The books I read last year, in the order in which I finished them, were:
- Family Lexicon, by Natalia Ginzburg
- Dark Back of Time, by Javier Marías
- Senselessness, by Horacio Castellanos Moya
- Mockingbird, by Walter Tevis
- A Time of Gifts, by Patrick Leigh Fermor
- What Have You Left Behind? by Bushra Al-Maqtari
- War, So Much War, by Mercè Rodoreda
- Our Lady of the Nile, by Scholastique Mukasonga
- Tomás Nevinson, by Javier Marías
- Translation State, by Ann Leckie
- Canción, by Eduardo Halfon
- Trust, by Hernan Diaz
- Tyrant Memory, by Horacio Castellanos Moya
- City of Laughter, by Temim Fruchter
- Vertigo, by W.G. Sebald
- The Rings of Saturn, by W.G. Sebald
- The Emigrants, by W.G. Sebald
- Near to the Wild Heart, by Clarice Lispector
- Journey by Moonlight, by Antal Szerb
- The Third Tower: Journeys in Italy, by Antal Szerb
- Four Seasons in Rome, by Anthony Doerr
- On Lighthouses, by Jazmina Barrera
- Such Fine Boys, by Patrick Modiano
- The Word is Murder, by Anthony Horowitz
The stats: I read 7 books by women and another by a nonbinary author, meaning two thirds of the books I read were by cis men. Not great. Seventeen of the books I read last year were in translation, which I think is a high proportion, even for me. The countries, apart from the U.S., from which I read books were: Brazil, El Salvador, France, Germany (maybe needs an asterisk because it's Sebald, but maybe it doesn't), Guatemala, Hungary, Italy, Mexico, Rwanda, Spain (note: one of the three books I read was written in Catalan), the U.K., and Yemen. Only Yemen is a country from which I hadn't previously read a book.

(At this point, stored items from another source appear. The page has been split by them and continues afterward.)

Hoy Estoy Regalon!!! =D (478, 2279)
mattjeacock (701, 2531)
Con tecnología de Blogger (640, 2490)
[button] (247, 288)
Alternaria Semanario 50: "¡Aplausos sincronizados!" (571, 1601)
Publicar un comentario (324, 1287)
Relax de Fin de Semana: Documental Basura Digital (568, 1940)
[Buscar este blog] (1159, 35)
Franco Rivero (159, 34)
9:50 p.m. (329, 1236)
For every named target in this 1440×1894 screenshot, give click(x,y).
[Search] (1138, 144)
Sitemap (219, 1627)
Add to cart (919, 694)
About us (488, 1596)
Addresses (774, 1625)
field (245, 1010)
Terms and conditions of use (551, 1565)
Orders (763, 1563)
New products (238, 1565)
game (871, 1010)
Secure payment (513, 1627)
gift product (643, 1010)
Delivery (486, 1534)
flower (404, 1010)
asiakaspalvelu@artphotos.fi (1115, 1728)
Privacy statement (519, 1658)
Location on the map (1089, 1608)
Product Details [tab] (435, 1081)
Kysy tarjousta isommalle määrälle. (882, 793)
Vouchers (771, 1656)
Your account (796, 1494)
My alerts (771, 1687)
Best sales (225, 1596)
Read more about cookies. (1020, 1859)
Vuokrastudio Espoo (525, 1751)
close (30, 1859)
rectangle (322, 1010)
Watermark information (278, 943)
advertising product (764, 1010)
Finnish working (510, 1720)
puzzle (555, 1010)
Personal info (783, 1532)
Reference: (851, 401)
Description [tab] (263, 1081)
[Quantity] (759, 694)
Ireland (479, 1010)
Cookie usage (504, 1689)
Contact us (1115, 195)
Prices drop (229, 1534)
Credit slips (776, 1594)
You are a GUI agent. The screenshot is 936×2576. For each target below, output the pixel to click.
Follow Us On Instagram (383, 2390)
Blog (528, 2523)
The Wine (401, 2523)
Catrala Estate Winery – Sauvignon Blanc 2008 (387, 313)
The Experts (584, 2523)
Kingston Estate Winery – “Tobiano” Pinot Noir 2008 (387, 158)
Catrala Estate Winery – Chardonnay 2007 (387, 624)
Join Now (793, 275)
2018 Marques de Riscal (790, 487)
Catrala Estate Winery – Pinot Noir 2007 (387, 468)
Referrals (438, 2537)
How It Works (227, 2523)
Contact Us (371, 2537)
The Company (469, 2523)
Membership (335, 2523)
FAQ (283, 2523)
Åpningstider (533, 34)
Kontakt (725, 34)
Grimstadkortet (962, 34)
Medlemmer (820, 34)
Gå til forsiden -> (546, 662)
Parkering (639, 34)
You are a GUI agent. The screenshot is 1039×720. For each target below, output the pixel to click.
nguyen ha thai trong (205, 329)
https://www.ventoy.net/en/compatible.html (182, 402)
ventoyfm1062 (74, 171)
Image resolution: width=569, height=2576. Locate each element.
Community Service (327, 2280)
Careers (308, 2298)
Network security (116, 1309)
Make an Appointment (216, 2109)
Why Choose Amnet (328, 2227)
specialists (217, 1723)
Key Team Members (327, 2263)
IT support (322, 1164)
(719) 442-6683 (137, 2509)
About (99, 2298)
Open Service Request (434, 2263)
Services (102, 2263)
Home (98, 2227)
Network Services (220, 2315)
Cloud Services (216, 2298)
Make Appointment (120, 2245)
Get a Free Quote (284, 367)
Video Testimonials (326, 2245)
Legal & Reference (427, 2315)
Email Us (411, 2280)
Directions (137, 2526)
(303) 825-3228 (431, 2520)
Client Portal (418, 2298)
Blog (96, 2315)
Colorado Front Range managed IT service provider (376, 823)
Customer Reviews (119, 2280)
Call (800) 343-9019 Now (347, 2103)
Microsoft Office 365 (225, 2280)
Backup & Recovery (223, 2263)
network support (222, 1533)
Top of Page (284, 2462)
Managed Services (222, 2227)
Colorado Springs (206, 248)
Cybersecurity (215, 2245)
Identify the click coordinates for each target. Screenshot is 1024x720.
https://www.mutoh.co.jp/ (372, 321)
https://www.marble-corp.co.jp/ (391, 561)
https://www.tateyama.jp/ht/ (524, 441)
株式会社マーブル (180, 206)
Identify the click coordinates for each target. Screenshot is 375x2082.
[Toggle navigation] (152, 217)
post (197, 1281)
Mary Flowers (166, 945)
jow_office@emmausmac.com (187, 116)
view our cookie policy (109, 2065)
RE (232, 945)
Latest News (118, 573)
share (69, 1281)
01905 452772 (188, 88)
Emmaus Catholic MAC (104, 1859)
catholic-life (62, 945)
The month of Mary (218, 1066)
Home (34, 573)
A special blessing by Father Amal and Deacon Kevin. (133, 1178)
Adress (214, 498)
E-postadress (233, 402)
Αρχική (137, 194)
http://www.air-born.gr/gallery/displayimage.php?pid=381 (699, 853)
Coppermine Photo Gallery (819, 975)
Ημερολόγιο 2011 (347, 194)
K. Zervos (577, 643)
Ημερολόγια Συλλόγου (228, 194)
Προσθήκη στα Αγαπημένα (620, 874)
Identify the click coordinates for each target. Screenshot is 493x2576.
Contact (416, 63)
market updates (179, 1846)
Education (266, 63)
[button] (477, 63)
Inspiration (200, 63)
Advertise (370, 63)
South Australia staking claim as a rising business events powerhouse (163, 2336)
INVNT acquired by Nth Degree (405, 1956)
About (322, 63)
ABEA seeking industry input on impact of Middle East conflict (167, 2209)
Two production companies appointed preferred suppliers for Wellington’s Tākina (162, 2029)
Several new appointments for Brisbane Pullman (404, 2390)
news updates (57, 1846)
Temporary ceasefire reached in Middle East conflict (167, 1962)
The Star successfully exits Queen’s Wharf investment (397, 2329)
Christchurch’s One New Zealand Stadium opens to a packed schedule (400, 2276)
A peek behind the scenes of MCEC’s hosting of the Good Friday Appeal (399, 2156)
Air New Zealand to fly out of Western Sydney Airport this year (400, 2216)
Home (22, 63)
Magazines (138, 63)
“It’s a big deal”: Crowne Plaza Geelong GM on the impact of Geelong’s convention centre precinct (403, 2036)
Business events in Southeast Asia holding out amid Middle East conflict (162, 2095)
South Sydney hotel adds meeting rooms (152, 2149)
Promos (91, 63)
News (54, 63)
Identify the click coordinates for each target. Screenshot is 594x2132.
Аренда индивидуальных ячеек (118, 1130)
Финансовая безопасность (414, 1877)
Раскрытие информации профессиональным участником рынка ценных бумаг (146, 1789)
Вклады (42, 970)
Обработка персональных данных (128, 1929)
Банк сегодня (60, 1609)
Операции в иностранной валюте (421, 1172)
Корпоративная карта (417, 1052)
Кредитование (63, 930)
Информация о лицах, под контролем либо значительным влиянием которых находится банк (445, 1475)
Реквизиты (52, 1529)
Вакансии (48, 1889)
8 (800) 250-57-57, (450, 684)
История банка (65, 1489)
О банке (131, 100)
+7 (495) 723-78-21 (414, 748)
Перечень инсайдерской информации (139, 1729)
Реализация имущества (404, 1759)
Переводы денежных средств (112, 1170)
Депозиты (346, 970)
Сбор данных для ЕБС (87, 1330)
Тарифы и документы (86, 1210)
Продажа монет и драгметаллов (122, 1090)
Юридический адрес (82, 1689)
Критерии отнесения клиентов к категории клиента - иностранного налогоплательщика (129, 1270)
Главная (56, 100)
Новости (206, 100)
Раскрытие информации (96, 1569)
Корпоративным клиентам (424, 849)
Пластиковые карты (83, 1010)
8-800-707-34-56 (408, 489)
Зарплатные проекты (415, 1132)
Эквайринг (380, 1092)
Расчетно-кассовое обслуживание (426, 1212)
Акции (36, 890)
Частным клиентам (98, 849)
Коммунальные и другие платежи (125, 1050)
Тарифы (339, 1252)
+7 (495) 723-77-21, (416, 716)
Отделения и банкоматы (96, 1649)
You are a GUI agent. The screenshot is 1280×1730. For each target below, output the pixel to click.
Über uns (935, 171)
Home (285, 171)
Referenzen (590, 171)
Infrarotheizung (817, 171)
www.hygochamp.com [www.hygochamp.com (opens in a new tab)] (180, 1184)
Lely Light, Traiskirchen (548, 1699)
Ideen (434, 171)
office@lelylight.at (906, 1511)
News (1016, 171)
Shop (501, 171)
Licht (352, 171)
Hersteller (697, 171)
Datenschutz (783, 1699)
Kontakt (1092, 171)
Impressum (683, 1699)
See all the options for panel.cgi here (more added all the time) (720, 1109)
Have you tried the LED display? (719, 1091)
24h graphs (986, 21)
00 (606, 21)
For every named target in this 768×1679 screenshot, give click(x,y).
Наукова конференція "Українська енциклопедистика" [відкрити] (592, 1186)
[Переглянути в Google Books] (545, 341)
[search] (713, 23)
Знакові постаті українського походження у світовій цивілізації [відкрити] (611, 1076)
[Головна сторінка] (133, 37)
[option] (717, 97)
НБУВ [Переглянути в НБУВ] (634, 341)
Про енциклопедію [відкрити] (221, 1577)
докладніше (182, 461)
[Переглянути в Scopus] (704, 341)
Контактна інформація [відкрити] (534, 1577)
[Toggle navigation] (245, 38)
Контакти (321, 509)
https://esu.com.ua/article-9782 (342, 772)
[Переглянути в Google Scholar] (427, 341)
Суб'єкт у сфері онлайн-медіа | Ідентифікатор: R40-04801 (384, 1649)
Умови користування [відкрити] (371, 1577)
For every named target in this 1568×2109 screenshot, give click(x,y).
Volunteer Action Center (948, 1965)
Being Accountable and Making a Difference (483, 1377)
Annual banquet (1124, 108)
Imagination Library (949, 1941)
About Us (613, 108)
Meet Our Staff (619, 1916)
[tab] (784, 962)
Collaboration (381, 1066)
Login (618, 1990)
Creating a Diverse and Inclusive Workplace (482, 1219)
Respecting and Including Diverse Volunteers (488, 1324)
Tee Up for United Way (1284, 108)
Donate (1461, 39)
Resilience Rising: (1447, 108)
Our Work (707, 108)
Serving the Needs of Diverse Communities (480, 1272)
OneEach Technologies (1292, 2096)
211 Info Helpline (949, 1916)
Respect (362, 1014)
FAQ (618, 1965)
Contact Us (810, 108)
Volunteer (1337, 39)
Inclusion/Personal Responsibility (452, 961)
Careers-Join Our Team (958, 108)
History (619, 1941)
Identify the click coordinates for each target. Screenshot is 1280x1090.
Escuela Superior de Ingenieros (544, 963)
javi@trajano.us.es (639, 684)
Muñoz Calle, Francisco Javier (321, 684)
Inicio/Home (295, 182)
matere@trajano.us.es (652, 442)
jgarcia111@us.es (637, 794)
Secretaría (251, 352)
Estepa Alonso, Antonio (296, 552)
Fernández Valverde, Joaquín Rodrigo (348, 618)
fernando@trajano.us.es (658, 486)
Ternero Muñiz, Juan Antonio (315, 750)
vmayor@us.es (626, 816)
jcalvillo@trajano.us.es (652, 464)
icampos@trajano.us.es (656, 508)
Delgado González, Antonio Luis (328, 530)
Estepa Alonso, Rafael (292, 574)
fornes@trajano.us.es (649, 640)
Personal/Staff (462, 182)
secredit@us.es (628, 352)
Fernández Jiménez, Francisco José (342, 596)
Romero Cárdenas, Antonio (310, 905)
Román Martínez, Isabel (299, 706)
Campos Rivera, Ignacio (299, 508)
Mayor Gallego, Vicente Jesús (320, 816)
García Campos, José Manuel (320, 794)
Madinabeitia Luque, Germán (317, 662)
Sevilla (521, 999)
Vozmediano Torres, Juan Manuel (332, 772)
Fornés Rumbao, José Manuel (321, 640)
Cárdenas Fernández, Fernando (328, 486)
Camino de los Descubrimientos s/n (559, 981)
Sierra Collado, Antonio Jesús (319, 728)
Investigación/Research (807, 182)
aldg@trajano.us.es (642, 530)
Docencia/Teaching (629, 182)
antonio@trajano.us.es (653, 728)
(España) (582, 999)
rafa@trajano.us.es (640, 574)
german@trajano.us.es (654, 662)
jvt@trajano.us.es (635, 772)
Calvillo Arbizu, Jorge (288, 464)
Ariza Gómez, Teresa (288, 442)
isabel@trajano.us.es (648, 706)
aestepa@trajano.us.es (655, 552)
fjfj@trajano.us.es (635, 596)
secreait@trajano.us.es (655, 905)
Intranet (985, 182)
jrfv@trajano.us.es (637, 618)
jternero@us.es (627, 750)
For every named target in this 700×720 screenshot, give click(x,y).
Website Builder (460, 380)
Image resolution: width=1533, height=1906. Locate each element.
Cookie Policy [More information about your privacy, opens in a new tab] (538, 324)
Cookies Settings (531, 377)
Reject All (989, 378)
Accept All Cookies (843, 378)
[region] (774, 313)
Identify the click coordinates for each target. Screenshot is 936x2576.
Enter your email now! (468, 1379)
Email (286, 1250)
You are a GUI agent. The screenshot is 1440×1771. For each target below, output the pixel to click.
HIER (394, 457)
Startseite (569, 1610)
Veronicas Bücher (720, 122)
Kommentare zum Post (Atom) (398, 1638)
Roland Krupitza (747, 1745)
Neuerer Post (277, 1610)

The most surprising stat in here to me is that this list includes six rereads. Two of them were for my book club: Family Lexicon and Near to the Wild Heart. Two of them were different translations than the versions I had read previously: Journey by Moonlight and, again, Near to the Wild Heart. I found myself wanting to reread beloved books this year – I considered even more rereads than I completed. There's also an unusually high proportion of non-fiction (nearly all of it memoir) in here: six books in total (and I'm not even counting Sebald). Both these stats are extra notable because in 2023 I had zero rereads and zero works of nonfiction in my read list.
And now we are at the part of the post where I declare my favorite book of the year. Sometimes there is a clear winner; not this time. Journey By Moonlight was an easy favorite when I read it in 2019. I still loved it when I read it last year, but surprisingly (or not), it wasn't a stand-out. If anything, Szerb's memoir The Third Tower (also a reread) hit harder this time around. Senselessness, too, felt more powerful on rereading.
I feel I should limit my favorites to books I had not read previously, and if forced to choose (which I am, by my own authority), I can narrow it down to three. A Time of Gifts was an enchanting book that captured a moment in time so vividly, and Leigh Fermor himself is such a compelling storyteller. Reading this book was simultaneously a joyful experience, and heartbreaking for the lost world it exposes. I read three Sebald books, which I've always thought were a loose trilogy, consecutively (though out of order, it turned out), and while I loved them all, The Rings of Saturn was the standout among them. The wide-ranging stories it told, the history and observations Sebald makes over the course of this unusual book come together so unexpectedly into a magical whole. It's a book that defies explanation, and it's wonderful. Finally, Anthony Doerr's Four Seasons in Rome so perfectly and beautifully captures Rome, one of my favorite places in the world. It was especially rewarding to read it before, during, and just after I paid a visit to the city, but I've since passed my copy on to my father who's never been to Rome and he is also loving the book. (My intention there was to make him want to visit Rome; I think it's working.) I'll make a closing observation about all three of these books: Two of them are straight memoir and a case could be made to describe the third that way as well. All of them are about journeys and history. As someone who has mostly stuck strictly to fiction, this makes me wonder if what I'm looking for from books may be shifting.